SUPPLIED MATERIAL —

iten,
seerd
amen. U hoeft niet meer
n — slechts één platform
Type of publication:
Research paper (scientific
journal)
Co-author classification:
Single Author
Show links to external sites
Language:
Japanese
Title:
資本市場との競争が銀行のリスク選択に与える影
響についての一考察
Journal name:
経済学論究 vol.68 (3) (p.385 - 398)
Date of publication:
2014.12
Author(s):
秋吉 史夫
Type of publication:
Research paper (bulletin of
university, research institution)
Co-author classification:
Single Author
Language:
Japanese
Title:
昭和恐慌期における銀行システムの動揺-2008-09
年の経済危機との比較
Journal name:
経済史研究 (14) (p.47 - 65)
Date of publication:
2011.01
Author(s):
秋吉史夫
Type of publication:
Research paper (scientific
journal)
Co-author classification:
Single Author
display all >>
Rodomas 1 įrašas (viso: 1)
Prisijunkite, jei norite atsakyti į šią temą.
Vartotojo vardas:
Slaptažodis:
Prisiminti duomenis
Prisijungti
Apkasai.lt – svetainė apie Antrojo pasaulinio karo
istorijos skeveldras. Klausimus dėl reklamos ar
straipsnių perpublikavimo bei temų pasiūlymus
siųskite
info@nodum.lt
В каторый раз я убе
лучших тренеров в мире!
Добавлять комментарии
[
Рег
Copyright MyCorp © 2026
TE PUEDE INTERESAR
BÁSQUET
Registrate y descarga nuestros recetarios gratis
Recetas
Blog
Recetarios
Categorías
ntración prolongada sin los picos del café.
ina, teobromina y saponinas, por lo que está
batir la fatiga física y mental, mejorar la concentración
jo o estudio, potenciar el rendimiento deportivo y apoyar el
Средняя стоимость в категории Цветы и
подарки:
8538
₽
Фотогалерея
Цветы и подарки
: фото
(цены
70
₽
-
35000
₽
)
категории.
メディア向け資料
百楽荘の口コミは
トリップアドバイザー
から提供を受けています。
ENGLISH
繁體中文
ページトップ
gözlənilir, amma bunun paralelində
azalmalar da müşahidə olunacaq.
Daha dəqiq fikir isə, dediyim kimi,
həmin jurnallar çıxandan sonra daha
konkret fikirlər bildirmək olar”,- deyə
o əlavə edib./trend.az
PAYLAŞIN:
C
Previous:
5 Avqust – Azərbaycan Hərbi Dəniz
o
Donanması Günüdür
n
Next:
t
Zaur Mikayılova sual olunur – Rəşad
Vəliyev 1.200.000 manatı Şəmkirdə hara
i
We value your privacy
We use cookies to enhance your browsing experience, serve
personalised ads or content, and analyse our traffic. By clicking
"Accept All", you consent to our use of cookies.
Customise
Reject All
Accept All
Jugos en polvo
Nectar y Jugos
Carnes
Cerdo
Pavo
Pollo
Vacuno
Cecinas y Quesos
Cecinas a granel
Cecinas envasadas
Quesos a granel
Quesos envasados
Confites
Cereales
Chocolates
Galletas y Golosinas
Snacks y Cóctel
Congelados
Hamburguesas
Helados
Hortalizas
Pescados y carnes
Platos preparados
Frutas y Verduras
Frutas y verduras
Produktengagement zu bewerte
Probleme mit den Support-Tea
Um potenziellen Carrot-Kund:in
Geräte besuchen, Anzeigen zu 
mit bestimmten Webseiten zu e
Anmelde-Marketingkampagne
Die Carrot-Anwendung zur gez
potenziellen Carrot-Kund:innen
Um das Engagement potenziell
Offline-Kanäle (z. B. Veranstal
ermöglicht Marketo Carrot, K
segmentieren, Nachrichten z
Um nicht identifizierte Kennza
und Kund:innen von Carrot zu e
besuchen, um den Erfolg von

ASSIGNED TASK — Search the records for the word "Цветы" and copy out every line that holds it.

EXERCISE ANSWER —
Средняя стоимость в категории Цветы и
Цветы и подарки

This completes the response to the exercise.